▸ Exercise details:
Below is some data. Retype exactly the lines starting at the one with "unterhalten zu können." and ending at the one with "meinem 2-jährigen Sohn".

▸ Entries shown:
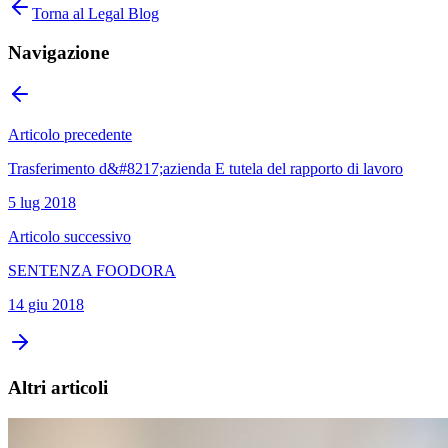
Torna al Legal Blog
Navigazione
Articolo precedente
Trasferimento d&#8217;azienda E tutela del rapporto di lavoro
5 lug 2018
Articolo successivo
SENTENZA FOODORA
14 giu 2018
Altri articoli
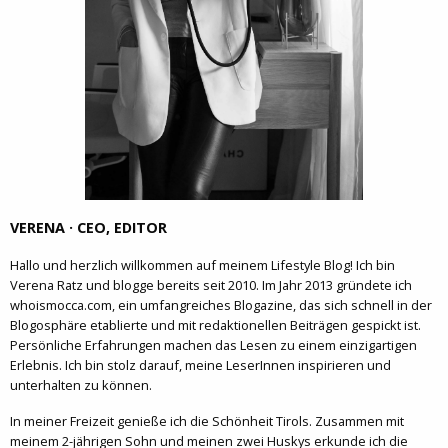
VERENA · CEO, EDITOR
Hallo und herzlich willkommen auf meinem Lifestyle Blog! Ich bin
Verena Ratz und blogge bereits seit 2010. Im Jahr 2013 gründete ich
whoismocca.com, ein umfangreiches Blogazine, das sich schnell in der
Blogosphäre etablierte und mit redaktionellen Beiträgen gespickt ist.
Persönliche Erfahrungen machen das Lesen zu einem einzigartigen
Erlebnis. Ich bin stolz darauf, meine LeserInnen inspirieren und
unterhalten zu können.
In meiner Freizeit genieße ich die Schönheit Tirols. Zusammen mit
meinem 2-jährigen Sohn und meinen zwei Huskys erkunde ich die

--

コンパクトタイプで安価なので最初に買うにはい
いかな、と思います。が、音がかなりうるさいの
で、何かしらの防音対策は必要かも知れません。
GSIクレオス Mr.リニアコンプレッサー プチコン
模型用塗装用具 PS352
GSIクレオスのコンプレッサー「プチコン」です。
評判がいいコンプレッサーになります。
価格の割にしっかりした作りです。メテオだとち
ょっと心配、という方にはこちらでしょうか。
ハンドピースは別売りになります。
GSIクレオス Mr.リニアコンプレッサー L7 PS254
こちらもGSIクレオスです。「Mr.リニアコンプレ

--

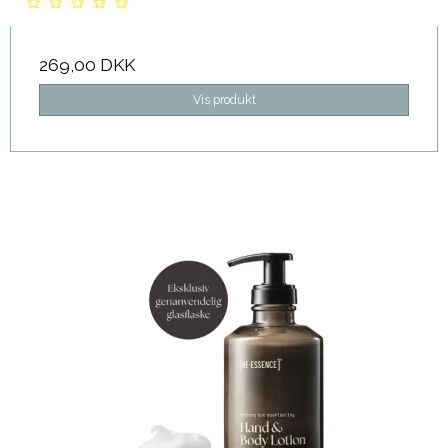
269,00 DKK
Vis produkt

▸ Answer to this task:
unterhalten zu können.
In meiner Freizeit genieße ich die Schönheit Tirols. Zusammen mit
meinem 2-jährigen Sohn und meinen zwei Huskys erkunde ich die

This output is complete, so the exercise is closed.